Data extracted from a collection
>>>
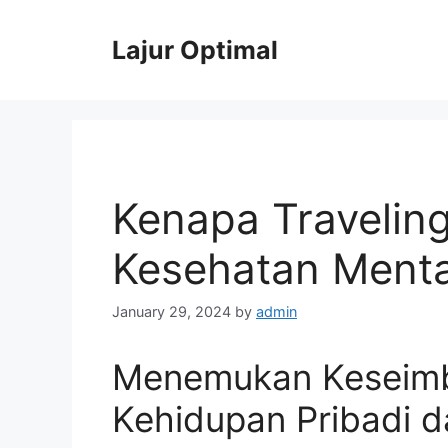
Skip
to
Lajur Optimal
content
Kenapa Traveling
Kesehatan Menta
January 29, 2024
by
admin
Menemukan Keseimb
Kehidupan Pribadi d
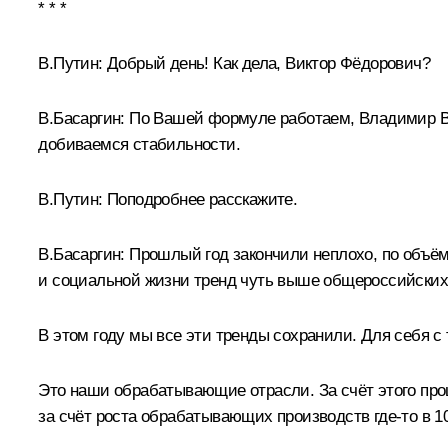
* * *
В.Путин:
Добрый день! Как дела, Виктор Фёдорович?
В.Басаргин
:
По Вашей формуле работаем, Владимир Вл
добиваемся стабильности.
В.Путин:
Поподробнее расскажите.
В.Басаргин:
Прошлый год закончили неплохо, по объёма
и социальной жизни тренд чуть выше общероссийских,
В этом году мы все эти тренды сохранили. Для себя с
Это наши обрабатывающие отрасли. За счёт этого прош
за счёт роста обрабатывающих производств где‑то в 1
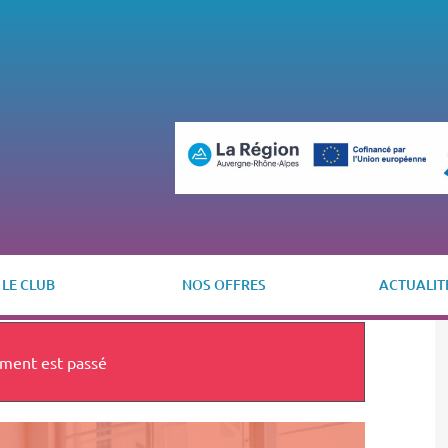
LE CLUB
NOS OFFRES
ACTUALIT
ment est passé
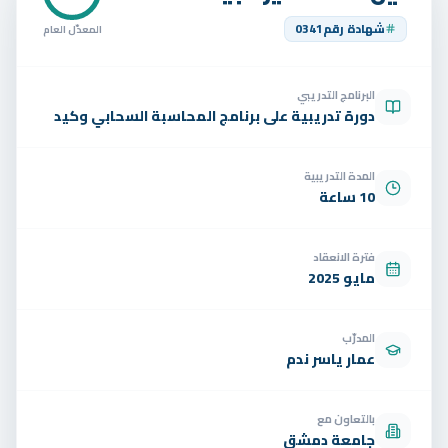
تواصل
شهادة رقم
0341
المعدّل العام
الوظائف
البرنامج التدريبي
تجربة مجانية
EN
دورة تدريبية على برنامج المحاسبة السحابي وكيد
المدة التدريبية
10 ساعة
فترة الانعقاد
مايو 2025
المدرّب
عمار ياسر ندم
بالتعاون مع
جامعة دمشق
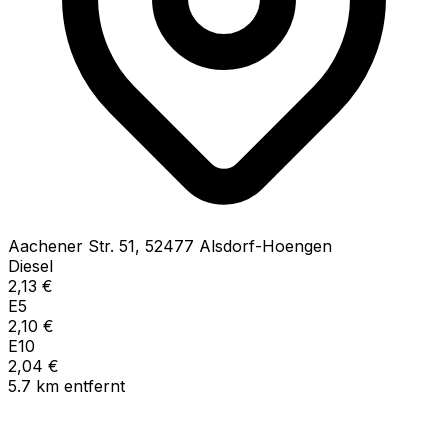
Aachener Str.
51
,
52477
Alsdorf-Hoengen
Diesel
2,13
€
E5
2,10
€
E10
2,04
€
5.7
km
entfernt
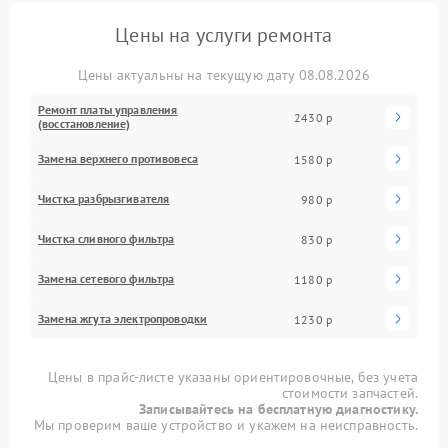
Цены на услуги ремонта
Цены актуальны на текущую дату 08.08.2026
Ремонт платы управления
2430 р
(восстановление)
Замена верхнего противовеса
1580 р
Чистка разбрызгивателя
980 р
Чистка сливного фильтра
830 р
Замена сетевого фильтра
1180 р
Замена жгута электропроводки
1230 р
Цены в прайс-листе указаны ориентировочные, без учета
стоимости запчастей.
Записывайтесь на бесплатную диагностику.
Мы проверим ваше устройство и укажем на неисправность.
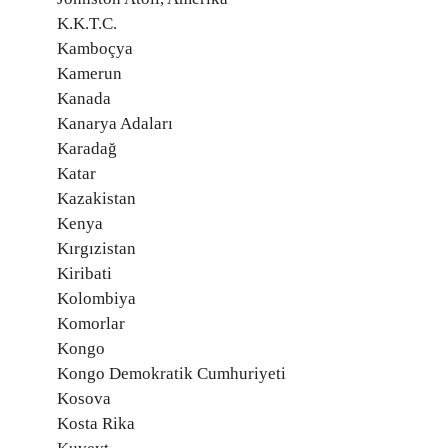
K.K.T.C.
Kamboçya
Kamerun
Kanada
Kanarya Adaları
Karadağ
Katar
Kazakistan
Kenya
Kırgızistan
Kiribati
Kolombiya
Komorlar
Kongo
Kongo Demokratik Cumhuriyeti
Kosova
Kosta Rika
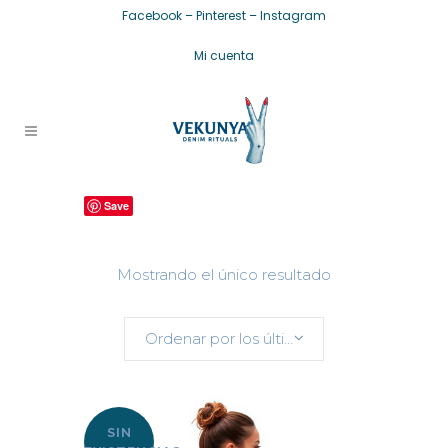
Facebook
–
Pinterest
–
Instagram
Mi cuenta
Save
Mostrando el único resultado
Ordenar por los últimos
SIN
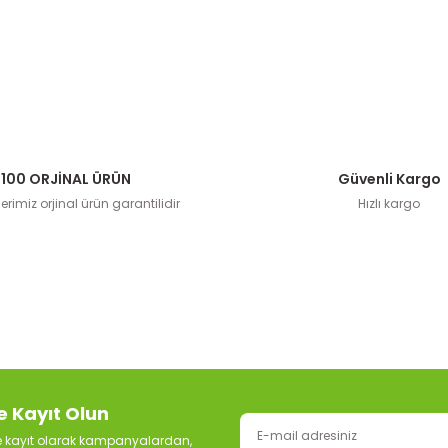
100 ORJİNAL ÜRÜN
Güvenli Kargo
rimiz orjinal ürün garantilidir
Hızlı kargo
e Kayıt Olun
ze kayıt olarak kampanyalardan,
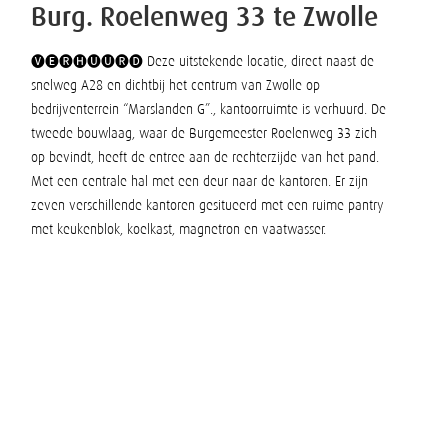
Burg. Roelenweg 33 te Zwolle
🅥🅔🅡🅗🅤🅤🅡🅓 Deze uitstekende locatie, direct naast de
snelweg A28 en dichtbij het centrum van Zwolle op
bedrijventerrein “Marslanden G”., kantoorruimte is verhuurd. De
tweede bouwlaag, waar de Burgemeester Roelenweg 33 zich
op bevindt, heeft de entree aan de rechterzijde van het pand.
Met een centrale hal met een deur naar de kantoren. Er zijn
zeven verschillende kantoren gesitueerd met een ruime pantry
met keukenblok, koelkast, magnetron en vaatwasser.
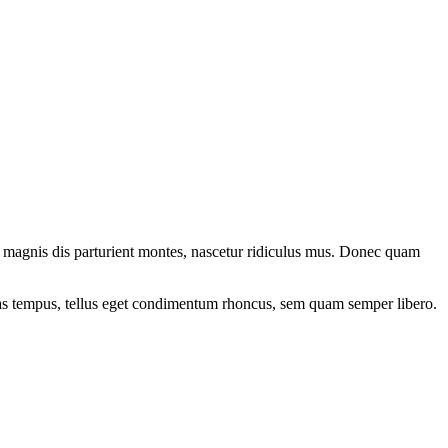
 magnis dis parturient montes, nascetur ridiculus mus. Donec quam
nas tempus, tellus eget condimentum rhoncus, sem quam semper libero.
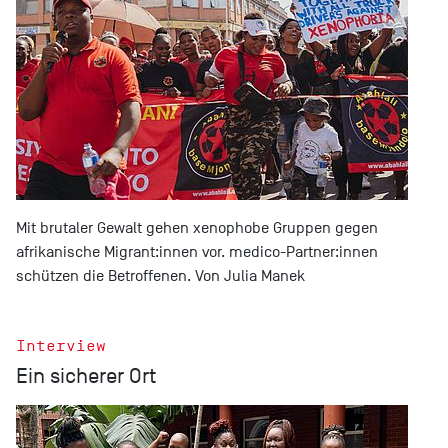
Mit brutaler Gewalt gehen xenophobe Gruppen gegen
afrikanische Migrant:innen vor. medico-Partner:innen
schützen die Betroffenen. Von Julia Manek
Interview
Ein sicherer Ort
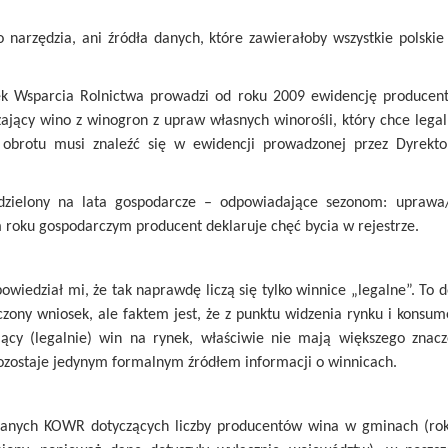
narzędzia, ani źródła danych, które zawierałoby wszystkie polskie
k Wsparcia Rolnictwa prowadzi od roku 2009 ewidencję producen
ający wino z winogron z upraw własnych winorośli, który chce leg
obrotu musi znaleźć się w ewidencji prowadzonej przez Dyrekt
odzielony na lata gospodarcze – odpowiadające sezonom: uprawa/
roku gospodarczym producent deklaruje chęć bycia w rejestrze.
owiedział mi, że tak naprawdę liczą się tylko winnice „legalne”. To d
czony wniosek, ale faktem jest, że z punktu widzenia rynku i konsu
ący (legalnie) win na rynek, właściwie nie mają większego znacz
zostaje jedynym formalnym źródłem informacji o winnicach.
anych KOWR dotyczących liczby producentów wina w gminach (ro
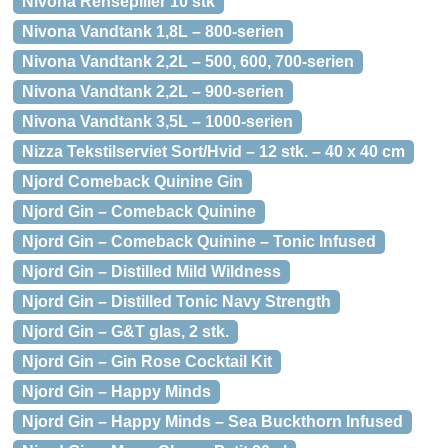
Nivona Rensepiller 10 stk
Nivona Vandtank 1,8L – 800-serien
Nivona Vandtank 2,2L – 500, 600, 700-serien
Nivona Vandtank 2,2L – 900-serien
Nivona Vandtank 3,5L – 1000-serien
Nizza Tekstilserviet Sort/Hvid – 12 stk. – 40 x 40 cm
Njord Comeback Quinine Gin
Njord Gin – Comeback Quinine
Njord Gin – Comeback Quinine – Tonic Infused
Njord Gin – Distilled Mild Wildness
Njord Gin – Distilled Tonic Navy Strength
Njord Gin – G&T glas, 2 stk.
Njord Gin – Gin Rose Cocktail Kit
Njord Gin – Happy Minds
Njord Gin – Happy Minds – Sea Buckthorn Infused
<<<
→ Task to complete: In the records above, find the line with "المدة التدريبية". Print exactly from there through the line with "Mit brutaler Gewalt", minus the pictures.

→ Task solution:
المدة التدريبية
10 ساعة
فترة الانعقاد
مايو 2025
المدرّب
عمار ياسر ندم
بالتعاون مع
جامعة دمشق
Aachener Str.
51
,
52477
Alsdorf-Hoengen
Diesel
2,13
€
E5
2,10
€
E10
2,04
€
5.7
km
entfernt
Цены на услуги ремонта
Цены актуальны на текущую дату 08.08.2026
Ремонт платы управления
2430 р
(восстановление)
Замена верхнего противовеса
1580 р
Чистка разбрызгивателя
980 р
Чистка сливного фильтра
830 р
Замена сетевого фильтра
1180 р
Замена жгута электропроводки
1230 р
Цены в прайс-листе указаны ориентировочные, без учета
стоимости запчастей.
Записывайтесь на бесплатную диагностику.
Мы проверим ваше устройство и укажем на неисправность.
K.K.T.C.
Kamboçya
Kamerun
Kanada
Kanarya Adaları
Karadağ
Katar
Kazakistan
Kenya
Kırgızistan
Kiribati
Kolombiya
Komorlar
Kongo
Kongo Demokratik Cumhuriyeti
Kosova
Kosta Rika
Facebook
–
Pinterest
–
Instagram
Mi cuenta
Save
Mostrando el único resultado
Ordenar por los últimos
SIN
100 ORJİNAL ÜRÜN
Güvenli Kargo
rimiz orjinal ürün garantilidir
Hızlı kargo
e Kayıt Olun
ze kayıt olarak kampanyalardan,
Burg. Roelenweg 33 te Zwolle
🅥🅔🅡🅗🅤🅤🅡🅓 Deze uitstekende locatie, direct naast de
snelweg A28 en dichtbij het centrum van Zwolle op
bedrijventerrein “Marslanden G”., kantoorruimte is verhuurd. De
tweede bouwlaag, waar de Burgemeester Roelenweg 33 zich
op bevindt, heeft de entree aan de rechterzijde van het pand.
Met een centrale hal met een deur naar de kantoren. Er zijn
zeven verschillende kantoren gesitueerd met een ruime pantry
met keukenblok, koelkast, magnetron en vaatwasser.
 magnis dis parturient montes, nascetur ridiculus mus. Donec quam
nas tempus, tellus eget condimentum rhoncus, sem quam semper libero.
Mit brutaler Gewalt gehen xenophobe Gruppen gegen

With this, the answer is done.